(Page images and extracted text)
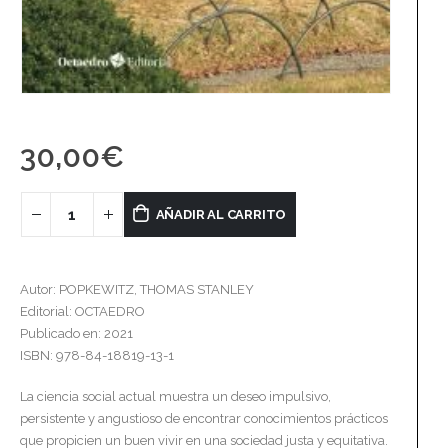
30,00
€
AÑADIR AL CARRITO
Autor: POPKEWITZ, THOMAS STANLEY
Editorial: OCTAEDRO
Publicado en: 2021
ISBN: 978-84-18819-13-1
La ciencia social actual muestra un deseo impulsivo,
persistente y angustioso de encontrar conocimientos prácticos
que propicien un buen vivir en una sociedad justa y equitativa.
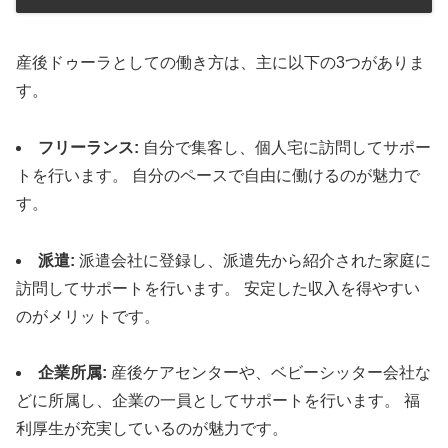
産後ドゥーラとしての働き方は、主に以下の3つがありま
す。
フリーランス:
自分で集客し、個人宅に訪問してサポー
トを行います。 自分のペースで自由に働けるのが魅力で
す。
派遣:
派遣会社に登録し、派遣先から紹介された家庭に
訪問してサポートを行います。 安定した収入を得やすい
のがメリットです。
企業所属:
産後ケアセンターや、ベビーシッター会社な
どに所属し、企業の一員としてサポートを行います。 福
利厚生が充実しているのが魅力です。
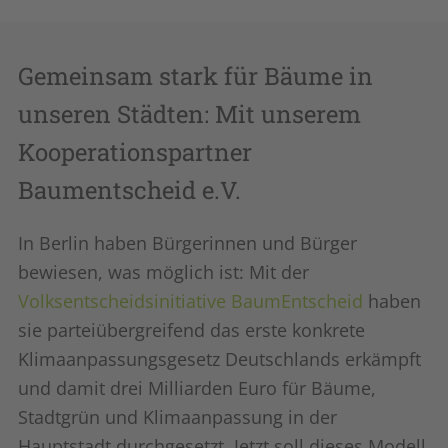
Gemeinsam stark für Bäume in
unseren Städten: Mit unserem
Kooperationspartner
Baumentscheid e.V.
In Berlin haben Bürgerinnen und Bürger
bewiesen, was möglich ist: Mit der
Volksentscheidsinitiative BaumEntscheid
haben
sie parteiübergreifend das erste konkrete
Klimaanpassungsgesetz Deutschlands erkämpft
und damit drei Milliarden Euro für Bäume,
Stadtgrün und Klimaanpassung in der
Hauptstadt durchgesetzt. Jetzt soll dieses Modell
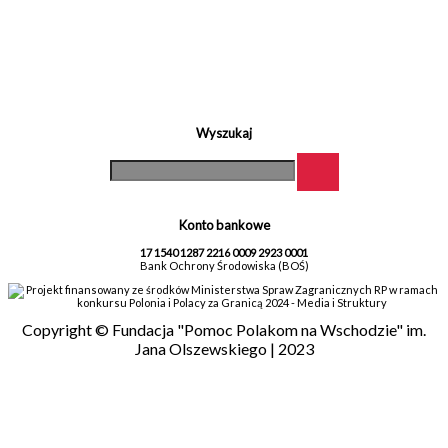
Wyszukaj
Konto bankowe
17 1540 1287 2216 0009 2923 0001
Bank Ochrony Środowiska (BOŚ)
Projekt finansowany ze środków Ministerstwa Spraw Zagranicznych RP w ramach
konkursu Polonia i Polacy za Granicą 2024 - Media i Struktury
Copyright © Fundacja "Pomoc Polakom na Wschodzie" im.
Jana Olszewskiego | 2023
--
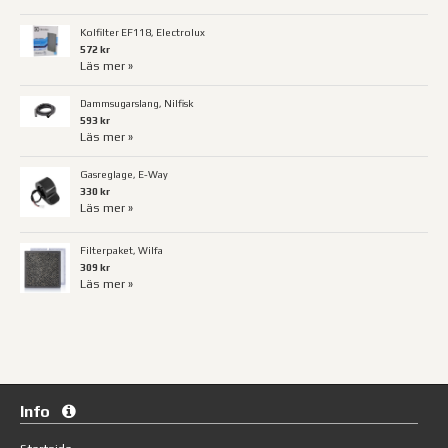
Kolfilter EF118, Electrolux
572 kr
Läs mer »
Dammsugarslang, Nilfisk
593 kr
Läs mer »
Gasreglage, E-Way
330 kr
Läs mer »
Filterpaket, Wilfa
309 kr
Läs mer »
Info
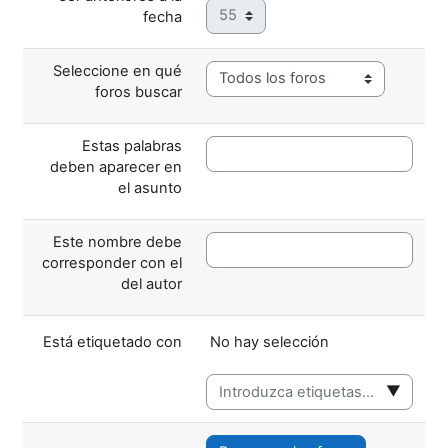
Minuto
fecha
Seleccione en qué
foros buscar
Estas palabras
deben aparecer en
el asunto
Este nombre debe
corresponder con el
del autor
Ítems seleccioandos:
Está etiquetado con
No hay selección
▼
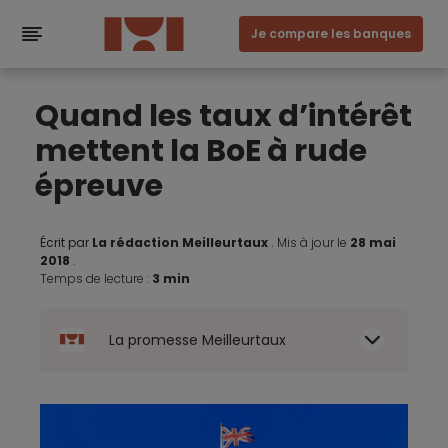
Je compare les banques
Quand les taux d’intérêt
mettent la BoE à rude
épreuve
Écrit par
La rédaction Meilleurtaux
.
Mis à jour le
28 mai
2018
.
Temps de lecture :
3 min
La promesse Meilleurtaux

WORK REQUIRED :: A copy of each line above that holds the word "haben" is the expected answer.

RESPONSE TO THIS TASK ::
In Berlin haben Bürgerinnen und Bürger
haben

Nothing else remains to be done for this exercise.